EXERCISE DETAILS — Return the following from the records below: each line, word for word, starting with the line that contains "la noche que" and going on through the line that contains "un cariño qué", with nothing outside that range.

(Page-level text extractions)
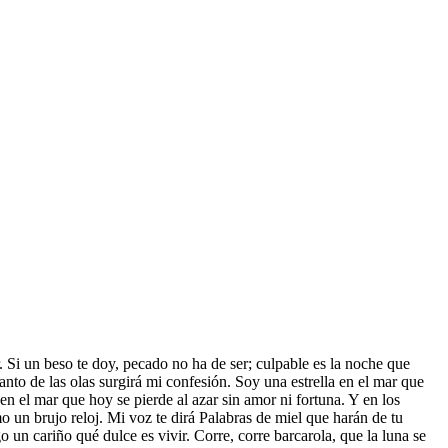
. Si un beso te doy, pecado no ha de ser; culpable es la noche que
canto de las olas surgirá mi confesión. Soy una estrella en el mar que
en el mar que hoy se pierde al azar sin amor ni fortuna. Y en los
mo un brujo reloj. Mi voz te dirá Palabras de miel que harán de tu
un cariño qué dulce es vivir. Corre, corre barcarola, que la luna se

==

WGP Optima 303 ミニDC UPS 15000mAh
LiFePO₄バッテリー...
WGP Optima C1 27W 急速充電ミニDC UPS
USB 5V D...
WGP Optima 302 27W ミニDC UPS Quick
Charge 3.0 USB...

SOLUTION FOR THIS EXERCISE —
. Si un beso te doy, pecado no ha de ser; culpable es la noche que
canto de las olas surgirá mi confesión. Soy una estrella en el mar que
en el mar que hoy se pierde al azar sin amor ni fortuna. Y en los
mo un brujo reloj. Mi voz te dirá Palabras de miel que harán de tu
un cariño qué dulce es vivir. Corre, corre barcarola, que la luna se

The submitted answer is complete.